▶ Exercise description:
List the lines of this listing that hold the word "entsprechende".

- - -

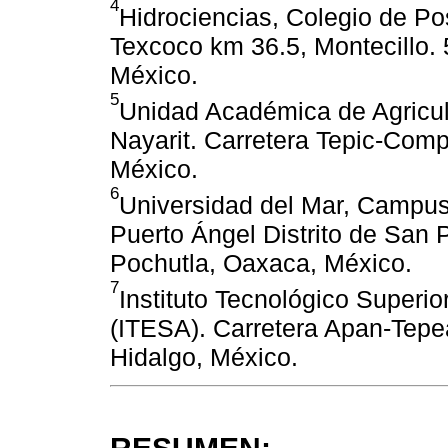
4
Hidrociencias, Colegio de Po
Texcoco km 36.5, Montecillo.
México.
5
Unidad Académica de Agricul
Nayarit. Carretera Tepic-Comp
México.
6
Universidad del Mar, Campus 
Puerto Ángel Distrito de San
Pochutla, Oaxaca, México.
7
Instituto Tecnológico Superio
(ITESA). Carretera Apan-Tepe
Hidalgo, México.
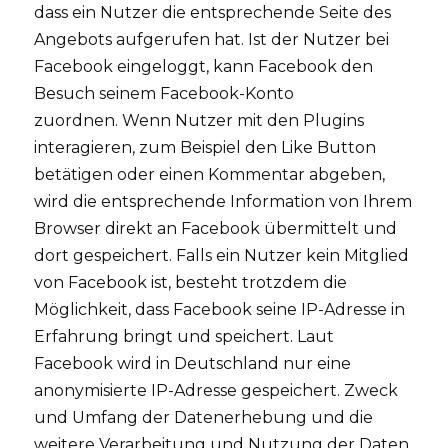
dass ein Nutzer die entsprechende Seite des
Angebots aufgerufen hat. Ist der Nutzer bei
Facebook eingeloggt, kann Facebook den
Besuch seinem Facebook-Konto
zuordnen. Wenn Nutzer mit den Plugins
interagieren, zum Beispiel den Like Button
betätigen oder einen Kommentar abgeben,
wird die entsprechende Information von Ihrem
Browser direkt an Facebook übermittelt und
dort gespeichert. Falls ein Nutzer kein Mitglied
von Facebook ist, besteht trotzdem die
Möglichkeit, dass Facebook seine IP-Adresse in
Erfahrung bringt und speichert. Laut
Facebook wird in Deutschland nur eine
anonymisierte IP-Adresse gespeichert. Zweck
und Umfang der Datenerhebung und die
weitere Verarbeitung und Nutzung der Daten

- - -

▶ Solution for this task:
dass ein Nutzer die entsprechende Seite des
wird die entsprechende Information von Ihrem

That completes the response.